Exercise directions: Everything in the entries below must be output exactly, apart from the pictures.

Input for this task:
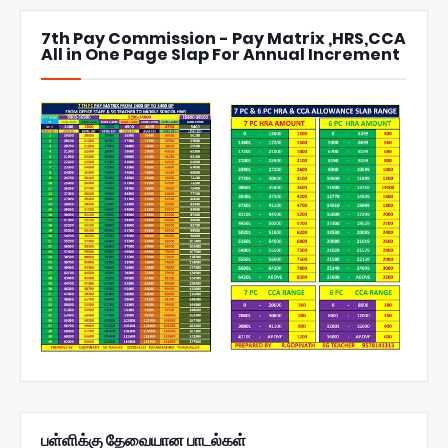
7th Pay Commission - Pay Matrix ,HRS,CCA
All in One Page Slap For Annual Increment
பள்ளிக்கு தேவையான பாடல்கள்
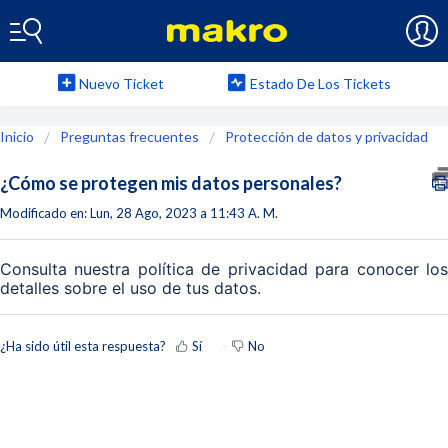
Nuevo Ticket
Estado De Los Tickets
Inicio
Preguntas frecuentes
Protección de datos y privacidad
¿Cómo se protegen mis datos personales?
Modificado en: Lun, 28 Ago, 2023 a 11:43 A. M.
Consulta nuestra política de privacidad para conocer los
detalles sobre el uso de tus datos.
¿Ha sido útil esta respuesta?
Sí
No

Output of the task:
7th Pay Commission - Pay Matrix ,HRS,CCA
All in One Page Slap For Annual Increment
பள்ளிக்கு தேவையான பாடல்கள்
Nuevo Ticket
Estado De Los Tickets
Inicio
Preguntas frecuentes
Protección de datos y privacidad
¿Cómo se protegen mis datos personales?
Modificado en: Lun, 28 Ago, 2023 a 11:43 A. M.
Consulta nuestra política de privacidad para conocer los
detalles sobre el uso de tus datos.
¿Ha sido útil esta respuesta?
Sí
No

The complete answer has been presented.